Another suggestion was to add a index_many_mut() method that will panic on out of bounds/overlapping indices, possibly with a better panic message than get_many_mut().expect() (due to the ability to differentiate between the two error conditions). While not in this stabilization request, we can always add it later if deemed worthy.

Yet another request that came is the ability to tell from the error whether it was out of bounds or overlapping indices. I reserved the right to do this (by having a private field on the error type), but didn't actually do it now because it leads to worse codegen on common cases (#128214).

In this PR, I:

Changed the implementation to switch to sort when N>=9. I don't know how likely this case is, but it doesn't add a lot of code, and it seems to be a footgun if we don't add it.
Changed the API to take a reference to the array of indices, instead of an owned array. The reason, as per the commit message:

We only need an immutable access to the indices array, and it we take it owned we may force a copy for big arrays. For small arrays, LLVM will fully inline and unroll the body anyway, so this doesn't matter.

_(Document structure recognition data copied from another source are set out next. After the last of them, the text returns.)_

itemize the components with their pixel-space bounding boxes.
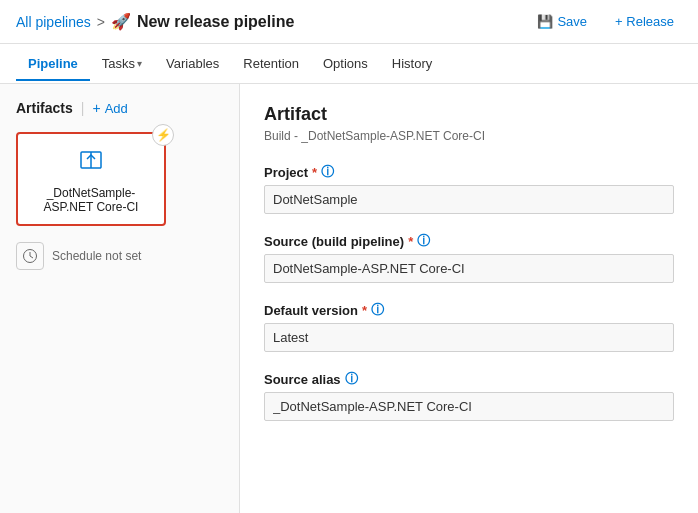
form-title: Artifact <box>264 104 674 125</box>
default-version-label: Default version * ⓘ <box>264 301 674 319</box>
tab-tasks[interactable]: Tasks ▾ <box>90 48 154 81</box>
alias-info-icon[interactable]: ⓘ <box>345 370 358 388</box>
project-field-group: Project * ⓘ <box>264 163 674 214</box>
source-info-icon[interactable]: ⓘ <box>417 232 430 250</box>
main-content: Artifacts | + Add ⚡ _DotNetSample-ASP.NE… <box>0 84 698 513</box>
source-field-group: Source (build pipeline) * ⓘ <box>264 232 674 283</box>
right-panel: Artifact Build - _DotNetSample-ASP.NET C… <box>240 84 698 513</box>
header-right: 💾 Save + Release <box>529 10 682 33</box>
save-button[interactable]: 💾 Save <box>529 10 595 33</box>
artifact-card[interactable]: ⚡ _DotNetSample-ASP.NET Core-CI <box>16 132 166 226</box>
breadcrumb-separator: > <box>97 14 105 30</box>
nav-tabs: Pipeline Tasks ▾ Variables Retention Opt… <box>0 44 698 84</box>
tab-history[interactable]: History <box>380 48 444 81</box>
version-info-icon[interactable]: ⓘ <box>371 301 384 319</box>
required-star-source: * <box>408 234 413 249</box>
lightning-icon: ⚡ <box>156 128 171 142</box>
required-star-version: * <box>362 303 367 318</box>
artifacts-section-header: Artifacts | + Add <box>16 100 223 116</box>
source-alias-input[interactable] <box>264 392 674 421</box>
source-alias-label: Source alias ⓘ <box>264 370 674 388</box>
left-panel: Artifacts | + Add ⚡ _DotNetSample-ASP.NE… <box>0 84 240 513</box>
project-label: Project * ⓘ <box>264 163 674 181</box>
build-icon <box>77 146 105 180</box>
tab-variables[interactable]: Variables <box>154 48 231 81</box>
tab-options[interactable]: Options <box>311 48 380 81</box>
save-icon: 💾 <box>537 14 553 29</box>
source-input[interactable] <box>264 254 674 283</box>
default-version-field-group: Default version * ⓘ <box>264 301 674 352</box>
required-star: * <box>312 165 317 180</box>
schedule-icon <box>16 242 44 270</box>
default-version-input[interactable] <box>264 323 674 352</box>
tab-retention[interactable]: Retention <box>231 48 311 81</box>
add-label: Add <box>105 101 128 116</box>
release-button[interactable]: + Release <box>607 10 682 33</box>
add-artifact-button[interactable]: + Add <box>92 100 127 116</box>
chevron-down-icon: ▾ <box>137 58 142 69</box>
schedule-section: Schedule not set <box>16 242 223 270</box>
source-alias-field-group: Source alias ⓘ <box>264 370 674 421</box>
schedule-label: Schedule not set <box>52 249 141 263</box>
artifact-name: _DotNetSample-ASP.NET Core-CI <box>26 186 156 214</box>
page-title: New release pipeline <box>137 13 294 31</box>
plus-icon: + <box>92 100 100 116</box>
artifacts-divider: | <box>81 100 85 116</box>
lightning-badge: ⚡ <box>152 124 174 146</box>
tab-pipeline[interactable]: Pipeline <box>16 48 90 81</box>
form-subtitle: Build - _DotNetSample-ASP.NET Core-CI <box>264 129 674 143</box>
save-label: Save <box>557 14 587 29</box>
header: All pipelines > 🚀 New release pipeline 💾… <box>0 0 698 44</box>
svg-line-4 <box>30 256 33 258</box>
project-input[interactable] <box>264 185 674 214</box>
project-info-icon[interactable]: ⓘ <box>321 163 334 181</box>
header-left: All pipelines > 🚀 New release pipeline <box>16 12 294 31</box>
breadcrumb-link[interactable]: All pipelines <box>16 14 91 30</box>
pipeline-icon: 🚀 <box>111 12 131 31</box>
artifacts-label: Artifacts <box>16 100 73 116</box>
source-label: Source (build pipeline) * ⓘ <box>264 232 674 250</box>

In simple cases, LLVM is able to avoid the copy, but it has troubles in more complex cases (https://godbolt.org/z/s371G4r9e). Given that I expect get_many_mut() to be used most of the times with few, probably only two, indices, this seems unlikely to matter and adds one character to type, but it isn't that bad and avoiding a copy seems nice.
Re-exported GetManyMutError from std and alloc, which was probably just forgotten.

API Summary

impl [T] {
    pub unsafe fn get_many_unchecked_mut<const N: usize>(&mut self, indices: &[usize; N]) -> [&mut T; N];
    pub fn get_many_mut<const N: usize>(&mut self, indices: &[usize; N]) -> Result<[&mut T; N], GetManyMutError<N>>;
}

pub struct GetManyMutError<const N: usize> { /* private */ }

Experience Report

I used it in Advent of Code 2022 day 5, and also suggested it here. It worked great, but in this case I didn't have to handle the error so I can't tell if knowing the kind of error is really needed.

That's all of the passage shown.